When I put a pthread_self() call inside the callback function (Thisclass::FunctionName) it appears to have the same thread id as the thread where theTimer is created itself! (Very confused by this)
Also: What does that priority list above mean? What is a writable event vs a readable event vs a timer event?
Any explanation of the use of select() in this scenario is also appreciated.
Thanks!
This looks like a simple wrapper around select(2). The class keeps a list of callbacks, I guess separate for read, write, and timer expiration. Then there's something like a dispatch or wait call somewhere there that packs given file descriptors into sets, calculates minimum timeout, and invokes select with these arguments. When select returns, the wrapper probably goes over read set first, invoking read callback, then write set, then looks if any of the timers have expired and invokes those callbacks. This all might happen on the same thread, or on separate threads depending on the implementation of the wrapper.

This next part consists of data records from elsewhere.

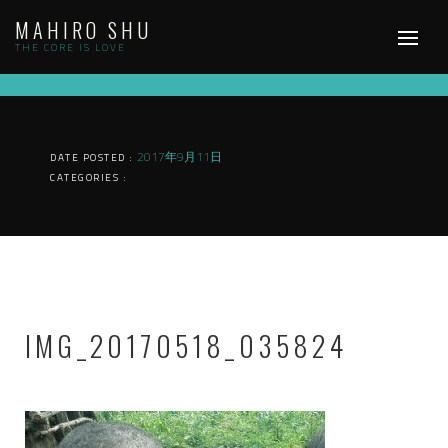
Skip
MAHIRO SHU
to
content
THE CORE IS LOVE
2017年9月11日
DATE POSTED :
CATEGORIES :
IMG_20170518_035824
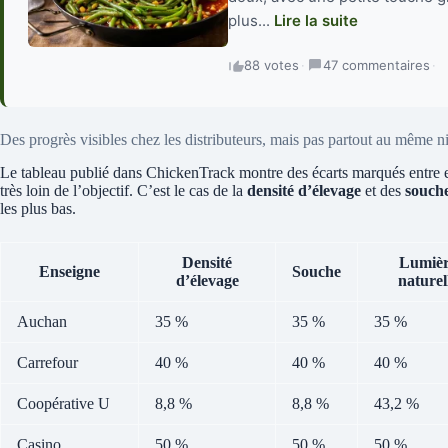
plus...
Lire la suite
88 votes
·
47 commentaires
·
Des progrès visibles chez les distributeurs, mais pas partout au même n
Le tableau publié dans ChickenTrack montre des écarts marqués entre en
très loin de l’objectif. C’est le cas de la
densité d’élevage
et des
souche
les plus bas.
Densité
Lumiè
Enseigne
Souche
d’élevage
naturel
Auchan
35 %
35 %
35 %
Carrefour
40 %
40 %
40 %
Coopérative U
8,8 %
8,8 %
43,2 %
Casino
50 %
50 %
50 %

You should read up on select and poll - they are very handy.
The general term is IO demultiplexing.
A readable event means that data is available for reading on a particular file descriptor without blocking, and a writable event means that you can write to a particular file descriptor without blocking. These are most often used with sockets and pipes. See the select() manual page for details on these.
A timer event means that a previously created timer has expired. If the library is using select() or poll(), the library itself has to keep track of timers since these functions accept a single timeout. The library must calculate the time remaining until the first timer expires, and use that for the timeout parameter. Another approach is to use timer_create(), or an older variant like setitimer() or alarm() to receive notification via a signal.

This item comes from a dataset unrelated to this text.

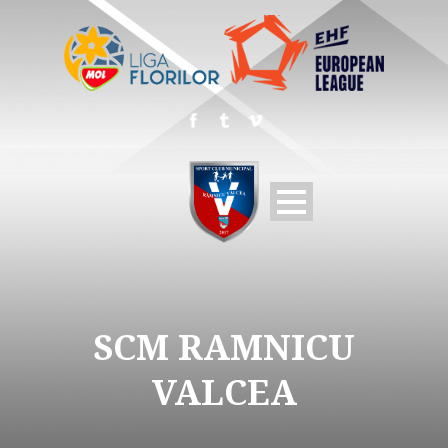
SCM RAMNICU
VALCEA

You can determine which mechanism is being used at the OS layer using a tool like strace (Linux) or truss (Solaris). These tools trace the actual system calls that are being made by the program.

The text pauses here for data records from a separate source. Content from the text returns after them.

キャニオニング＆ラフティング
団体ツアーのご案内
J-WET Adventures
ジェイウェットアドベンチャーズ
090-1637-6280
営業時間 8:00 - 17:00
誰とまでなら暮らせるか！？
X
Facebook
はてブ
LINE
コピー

At a guess, the call to create() stores the function pointer somewhere. Then, when the timer goes off, it calls the function you specified via that pointer. But as this is not a Standard C++ function, you should really read the docs or look at the source to find out for sure.
Regarding your other questions, I don't see mention of a priority list, and select() is a sort of general purpose event multiplexer.
Quite likely there's a framework that works with a typical main loop, the driving force of the main loop is the select call.
select allows you to wait for a filedescriptor to become readable or writable (or for an "exception" on the filedeescriptor) or for a timeout to occur. I'd guess the library also allow you to register callbacks for doing async IO, if it's a GUI library it'll get the low primitive GUI events via a file descriptor on unixes.
To implement timer callbacks in such a loop, you just keep a priority queue of timers and process them on select timeouts or filedescriptor events.
The priority means it processes the file i/o before the timers, which in itself takes time, could result in GUI updates eventually resulting in GUI event handlers being run, or other tasks spending time servicing I/O.
The library is more or less doing
for(;;) {
timeout = calculate_min_timeout();
ret = select(...,timeout); //wait for a timeout event or filedescriptor events
if(ret > 0) {
process_readable_descriptors();
process_writable_descriptors();
}
process_timer_queue(); //scan through a timer priority queue and invoke callbacks
}
Because of the fact that the thread id inside the timer callback is the same as the creator thread I think that it is implemented somehow using signals.
When a signal is sent to a thread that thread's state is saved and the signal handler is called which then calls the event call back.
So the handler is called in the creator thread which is interrupted until the signal handler returns.
Maybe another thread waits for all timers using select() and if a timer expires it sends a signal to the thread the expired timer was created in.